Плавные, отточенные движения рук над скоплением мисок, тарелок и кастрюль разной конфигурации могли заворожить любого зрителя, если бы он находился в этот момент на маленькой кухне старенького дачного домика, чья веранда выглядывала в тенистый сад фрамугами окон, требующими ремонта.

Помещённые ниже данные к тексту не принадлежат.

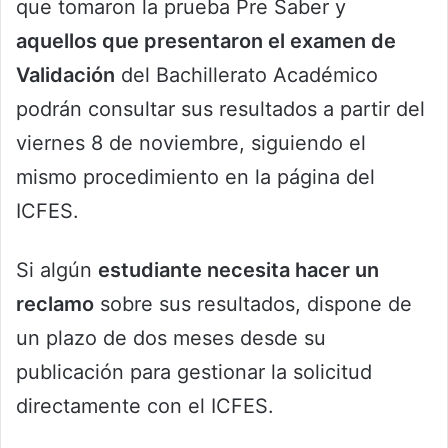
que tomaron la prueba Pre Saber y
aquellos que presentaron el examen de
Validación
del Bachillerato Académico
podrán consultar sus resultados a partir del
viernes 8 de noviembre, siguiendo el
mismo procedimiento en la página del
ICFES.
Si algún
estudiante necesita hacer un
reclamo
sobre sus resultados, dispone de
un plazo de dos meses desde su
publicación para gestionar la solicitud
directamente con el ICFES.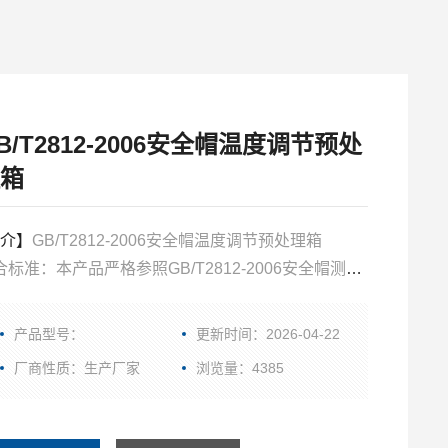
B/T2812-2006安全帽温度调节预处
箱
介】
GB/T2812-2006安全帽温度调节预处理箱
合标准：本产品严格参照GB/T2812-2006安全帽测试
法中3.2.1.1温度调节箱测试方法设计制造；温度调节
内的温度可在50℃±2℃、-10℃±2℃或-20℃±2℃范围
产品型号：
更新时间：2026-04-22
可控制，箱内温度均匀，温度的调节可以准确到
厂商性质：生产厂家
浏览量：4385
1℃；并保证安全帽在箱体不接触内壁。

Методичное следование рецептам, намертво запечатлевшимся в голове, и новым, за которыми приходилось заглядывать в пухлую, исписанную ровным почерком тетрадь — обыкновенную, в девяносто шесть листов, проклеенную скотчем по краям, чтобы не рвалась, успокаивало, приносило радость и уют. Мысль о том, сколько человек сегодня соберётся за столом маленького домика не пугала, скорее — радовала и даже приятно будоражила. Иногда проносилась злость, что конфорок у плиты лишь четыре, а духовка не работает так, как хотелось бы Юлии, но размеренная мелодия детской качели — подарка бабушки из далёкой Франции, — тут же утихомиривала неприятное чувство.
Заглянув ещё раз в духовку, она подошла к качелям, выключив мелодию и забрав соску у малыша, чьи губки смешно причмокивали во сне, тёмные бровки хмурились, а на удивление густые, для ребёнка, которому ещё нет и года, волосы, вились «мелким бесом». Она поправила носочек на маленькой ножке, яркий, с жёлтым Винни-Пухом на стопе, и, улыбнувшись скорей себе, присела за стол, погрузившись в быстрое чтение. Было ровно семь минут на несколько страниц. Ступни выскользнули из мягких тапочек, волосы, собранные в высокий небрежный хвост, падали на страницу, а подол простого халата едва ли прикрывал и середину бедра.
— Привет.
Она вздрогнула. Юля точно знала, что в доме одна, «привет», сказанный смутно знакомым голосом, её испугал.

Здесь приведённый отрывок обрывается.